— Один мой парижский приятель, врач, — разглагольствовал он, не выпуская из рук изрядного куска косульего окорока, — ветеринарный врач, а стало быть, человек в данной материи весьма сведущий, утверждает, что животные обладают невероятной биологической силой, которой их наделила сама природа. Это особого рода магнетизм, действующий на расстоянии в несколько метров.
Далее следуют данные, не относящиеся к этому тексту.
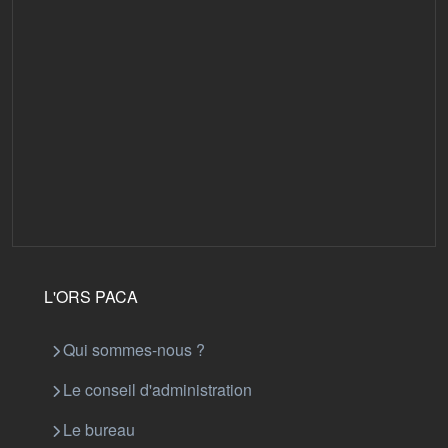
L'ORS PACA
Qui sommes-nous ?
Le conseil d'administration
Le bureau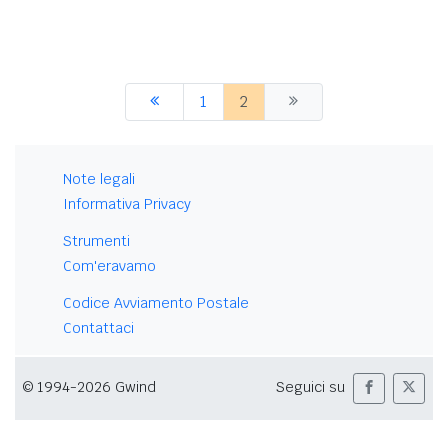
1
2
Note legali
Informativa Privacy
Strumenti
Com'eravamo
Codice Avviamento Postale
Contattaci
© 1994-2026 Gwind
Seguici su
Его можно ощутить простым прикосновением. Тепло-холодно. Чем теплее зверь, тем больше в нем этой силы, то есть жизни. Правда, из всякого правила есть исключения.

Откусил кусочек: мясо было превосходно прожарено, приятно пахло дымом костра.
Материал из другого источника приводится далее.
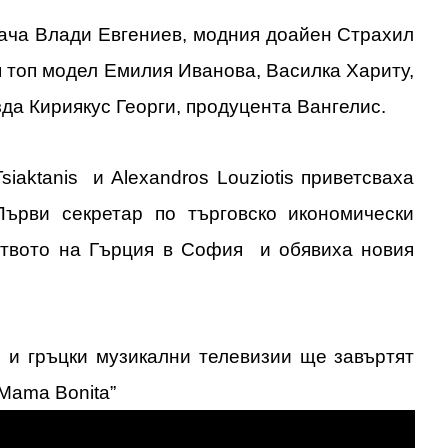
ача Влади Евгениев, модния доайен Страхил
я топ модел Емилия Иванова, Василка Хариту,
зда Кириякус Георги, прoдуцента Вангелис.
siaktanis и Alexandros Louziotis приветсваха
рви секретар по търговско икономически
ството на Гърция в София и обявиха новия
и и гръцки музикални телевизии ще завъртят
“Mama Bonita”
— Вот эта косуля, например, до сих пор теплая, хотя жизни в ней, пожалуй, уже не осталось.

Никто ни улыбкой, ни словом не отозвался на шутку. Ну и пускай, из кожи вон лезть он не станет. Зато вдоволь поест настоящего мяса вместо вонючей падали, которой его до сих пор потчевали в паршивых придорожных корчмах. И послушает звуки человеческих голосов, шелест светской беседы вместо грубой солдатской брани. И отдохнет под музыку еврейского оркестра от надоедливого скрипа конской упряжи.

Ну и выпьет хорошего вина вместо сатанинской мочи, которую эти варвары называют водкой. Здесь, в гостеприимном, веселом и уютном уголке, все пережитое за последние месяцы и даже дни кажется лишь кошмарным наваждением, а все эти Куцы, Астафьевы, Орловы — ночными мороками, которых ничего не стоит прогнать одним взмахом руки с зажатым в пальцах куском мяса.

Внезапно Джакомо почувствовал на себе чей-то пристальный взгляд. Незаметно, со сноровкой привыкшей к преследованию дичи, огляделся. С другого конца стола ему заговорщически улыбался русский офицер, накануне руководивший захватом корчмы. Казанова мгновенно вернулся на землю. Не время витать в облаках. Сейчас нельзя расслабляться.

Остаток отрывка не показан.